Jib as of now cannot easily deal with custom source folders used by Gatling, e.g., src/gatling/kotlin/. That's why we need to tweak our build config a little bit.

build.gradle.kts
// Copy over the gatling classes to the app/classes folder
tasks.register("copyGatlingToAppDir", Copy::class) {
    dependsOn("gatlingClasses")
    from("build/classes/kotlin/gatling")
    into("build/extra-directory/app/classes/")
}

// Copy over the gatling resources folder
tasks.register("copyGatlingResources", Copy::class) {
    from("src/gatling/resources")
    into("build/extra-directory/app/resources")
}

tasks.named("jib") {
    dependsOn("copyGatlingToAppDir", "copyGatlingResources")
}

tasks.named("jibDockerBuild") {
    dependsOn("copyGatlingToAppDir", "copyGatlingResources")
}

tasks.named("jibBuildTar") {
    dependsOn("appDir", "copyGatlingResources")
}

// Configuration, which should be used by Jib
val gatlingJibDocker: Configuration by configurations.creating {
    extendsFrom(
        configurations.kotlinCompilerPluginClasspathGatling.get(),
        configurations.gatling.get(),
    )
}

jib {
    configurationName.set("gatlingJibDocker")
    extraDirectories.setPaths("build/extra-directory")
    container {
        mainClass = "io.gatling.app.Gatling"
        args = listOf("-s", "io.github.simonscholz.simulation.HelloSimulation")
    }
}

With these additional tasks and configurations, the docker images can be created. To simply see how the docker image contents would look like the ./gradlew jibBuildTar --image=desired-image-name task can be run, which will create a tar file with all the contents in the build folder.
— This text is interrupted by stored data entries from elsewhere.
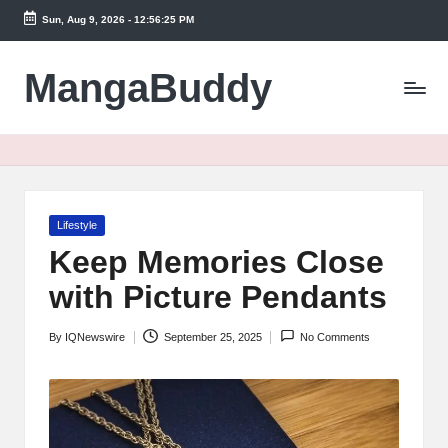
Sun, Aug 9, 2026
-
12:56:25 PM
Skip
to
MangaBuddy
content
Posted
Lifestyle
in
Keep Memories Close
with Picture Pendants
By
IQNewswire
September 25, 2025
No Comments
Posted
by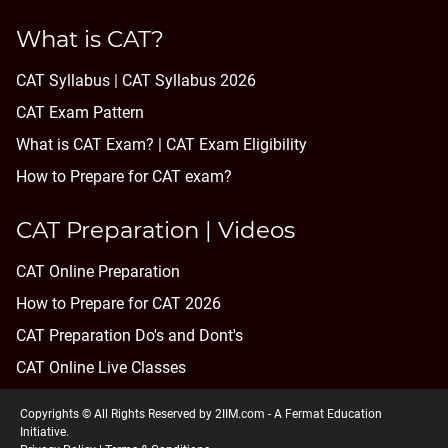
What is CAT?
CAT Syllabus | CAT Syllabus 2026
CAT Exam Pattern
What is CAT Exam? |
CAT Exam Eligibility
How to Prepare for CAT exam?
CAT Preparation | Videos
CAT Online Preparation
How to Prepare for CAT 2026
CAT Preparation Do's and Dont's
CAT Online Live Classes
Copyrights © All Rights Reserved by 2IIM.com -
A Fermat Education
Initiative
.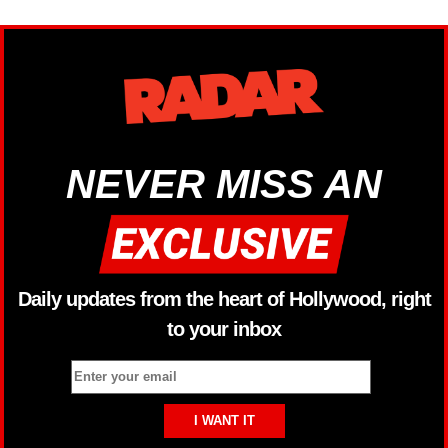
NEVER MISS AN
Daily updates from the heart of Hollywood, right
to your inbox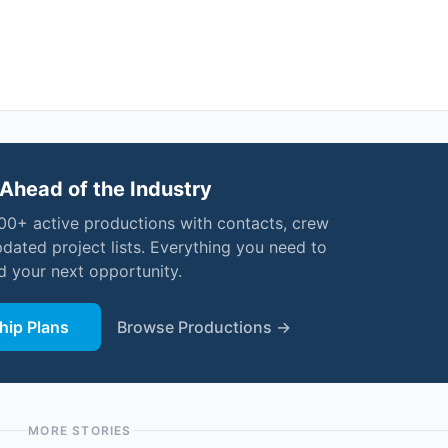
Ahead of the Industry
000+ active productions with contacts, crew
pdated project lists. Everything you need to
nd your next opportunity.
ip Plans
Browse Productions →
MORE STORIES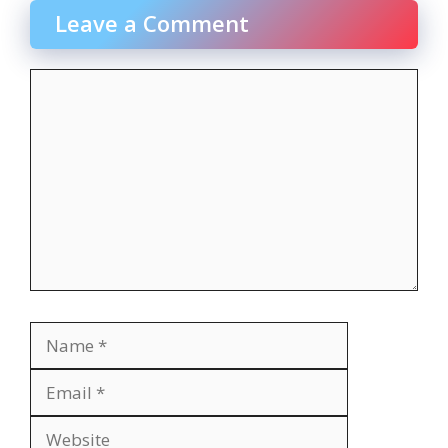
Leave a Comment
Comment
Name
Email
Website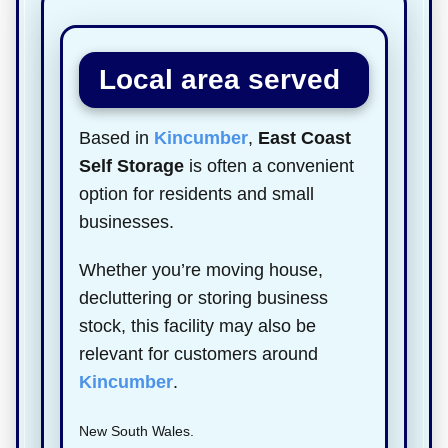
Local area served
Based in
Kincumber
,
East Coast
Self Storage
is often a convenient
option for residents and small
businesses.
Whether you’re moving house,
decluttering or storing business
stock, this facility may also be
relevant for customers around
Kincumber
.
New South Wales.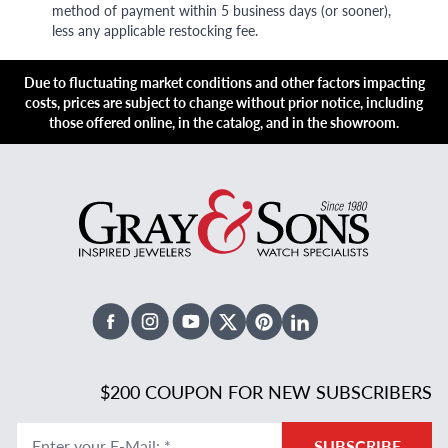
method of payment within 5 business days (or sooner),
less any applicable restocking fee.
Due to fluctuating market conditions and other factors impacting
costs, prices are subject to change without prior notice, including
those offered online, in the catalog, and in the showroom.
Facebook
Instagram
Youtube
X Twitter
Pinterest
Linked In
$200 COUPON FOR NEW SUBSCRIBERS
Enter your E-Mail
:
*
SUBSCRIBE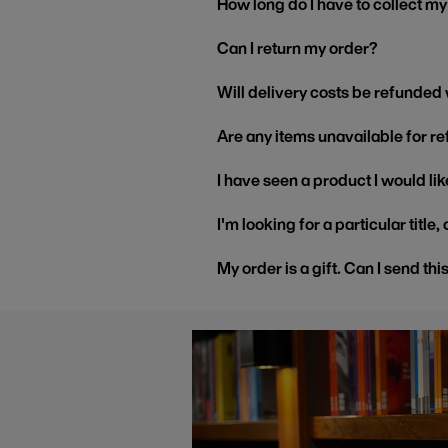
How long do I have to collect m
Can I return my order?
Will delivery costs be refunded
Are any items unavailable for r
I have seen a product I would like
I'm looking for a particular title
My order is a gift. Can I send thi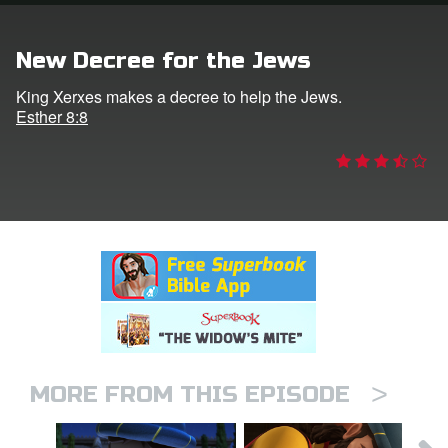
rt Superbook
New Decree for the Jews
book Academy
King Xerxes makes a decree to help the Jews.
Esther 8:8
from CBN Animation
n
er
e Language
>
MORE FROM THIS EPISODE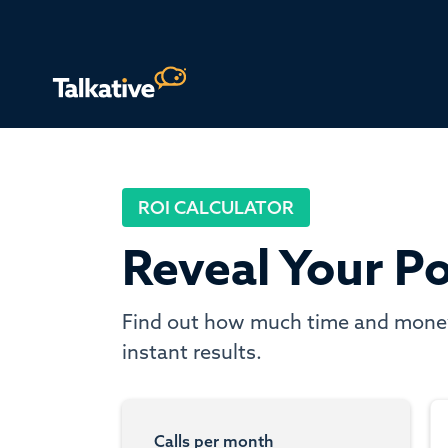
ROI CALCULATOR
Reveal Your Po
Find out how much time and money y
instant results.
Calls per month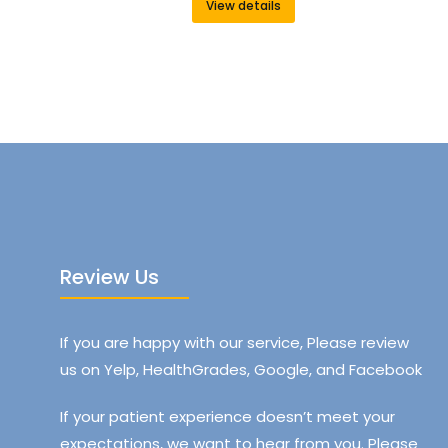
View details
Review Us
If you are happy with our service, Please review
us on Yelp, HealthGrades, Google, and Facebook
If your patient experience doesn’t meet your
expectations, we want to hear from you. Please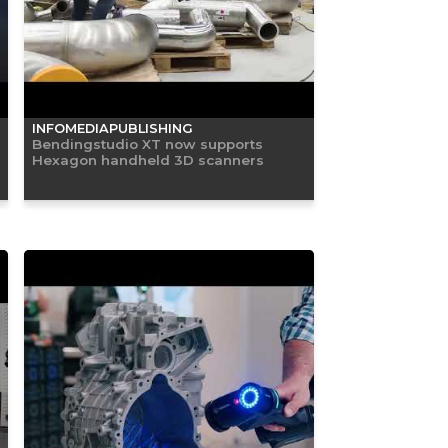
INFOMEDIAPUBLISHING
Bendingstudio XT now supports
Hexagon handheld 3D scanners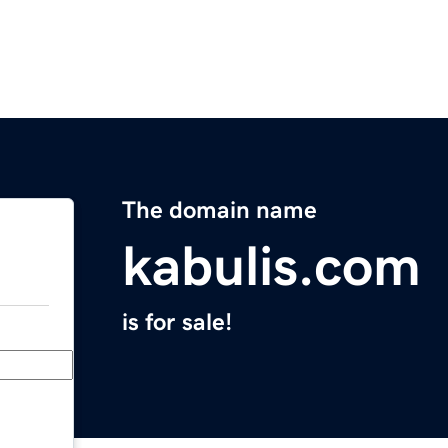
The domain name
kabulis.com
is for sale!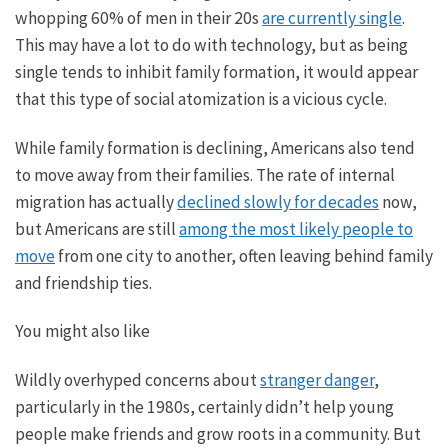
whopping
60% of men in their 20s
are currently single
.
This may have a lot to do with technology
, but as
being
single tends to inhibit family formation, it would appear
that this type of social atomization is a vicious cycle.
While family formation is declining, Americans
also
tend
to move away from their families. The rate of internal
migration has
actually
declined
slowly for decades
now
,
but Americans
are still
among the most likely people to
move
from one city to another, often leaving behind family
and friendship ties.
You might also like
Wildly overhyped concerns about
stranger danger
,
particularly in the 1980s, certainly didn’t help young
people make friends and grow roots in a community. But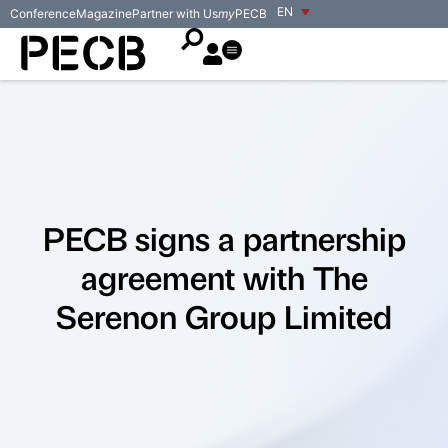
EN
Conference
Magazine
Partner with Us
my
PECB
PECB signs a partnership
agreement with The
Serenon Group Limited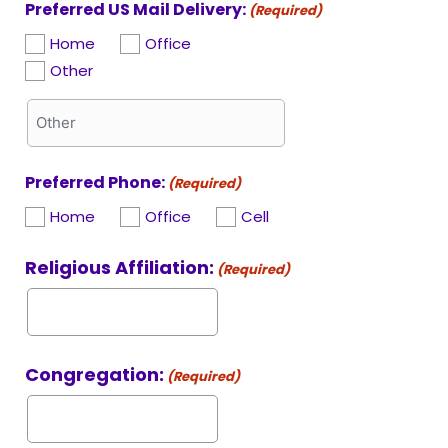
Preferred US Mail Delivery:
(Required)
Home
Office
Other
Preferred Phone:
(Required)
Home
Office
Cell
Religious Affiliation:
(Required)
Congregation:
(Required)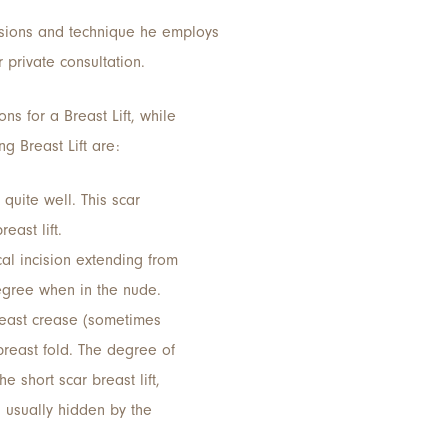
cisions and technique he employs
 private consultation.
ns for a Breast Lift, while
g Breast Lift are:
quite well. This scar
east lift.
al incision extending from
degree when in the nude.
reast crease (sometimes
 breast fold. The degree of
e short scar breast lift,
is usually hidden by the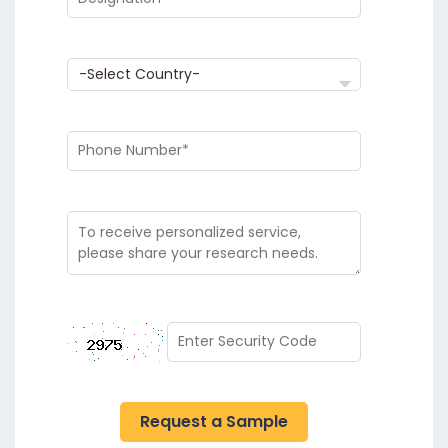
Request a Sample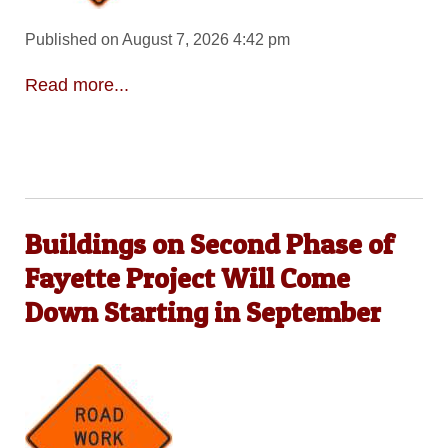
Published on August 7, 2026 4:42 pm
Read more...
Buildings on Second Phase of
Fayette Project Will Come
Down Starting in September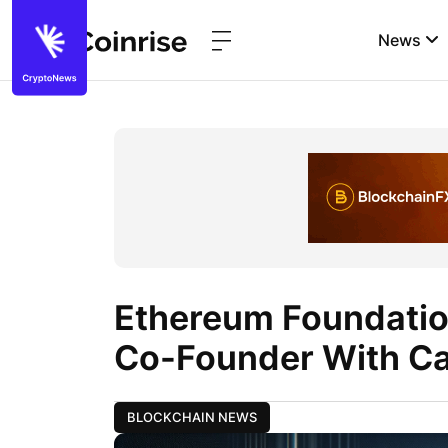
News
Ethereum Foundatio
Co-Founder With Ca
BLOCKCHAIN NEWS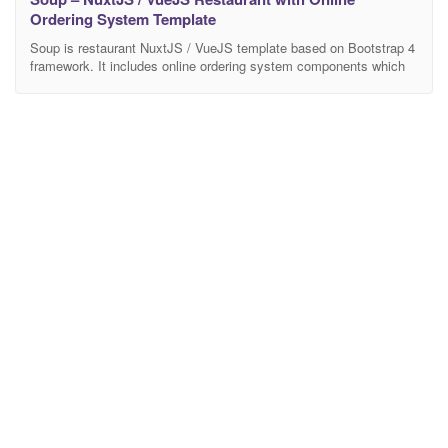
Ordering System Template
Soup is restaurant NuxtJS / VueJS template based on Bootstrap 4
framework. It includes online ordering system components which
make it really usefull product dedicated especially to modern
restaurants. Thanks to responsive design it is going to work great
on any device. It contains lot’s of usefyl options and features with
multiple design concepts. The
To push the generated docker images to your local docker daemon the ./gradlew jibDockerBuild task can be run. To run this image locally you can run:

docker run --rm -it -e gatlingBaseUrl='http://host.docker.internal:8080' --add-host=host.docker.internal:host-gateway performance-analysis:1.0.0-SNAPSHOT

--add-host=host.docker.internal:host-gateway is necessary to allow the docker container to call our Quarkus application, which runs on localhost. Therefore also the gatlingBaseUrl must be changed to http://host.docker.internal:8080.

For testing purposes the --rm flag is added to remove the container after it has run, which makes cleanups easier. Also see https://simonscholz.github.io/tutorials/docker#run-docker-container-and-immediately-remove-it-again

Optionally you can also add the --image=desired-image-name flag to have a different image name as performance-analysis:1.0.0-SNAPSHOT.

In a real world scenario you then could run the jib task to also push the Docker image to a desired Docker registry in order to run this image in a dedicated environment, e.g., Kubernetes.

Monitor performance of real traffic

My sample code from https://github.com/SimonScholz/performance-analysis not only contains the Gatling part, but also uses Micrometer + Prometheus + Grafana to gather performance metrics of the Quarkus application.

Grafana percentiles graph

The graph above shows the run of the ChainScenario.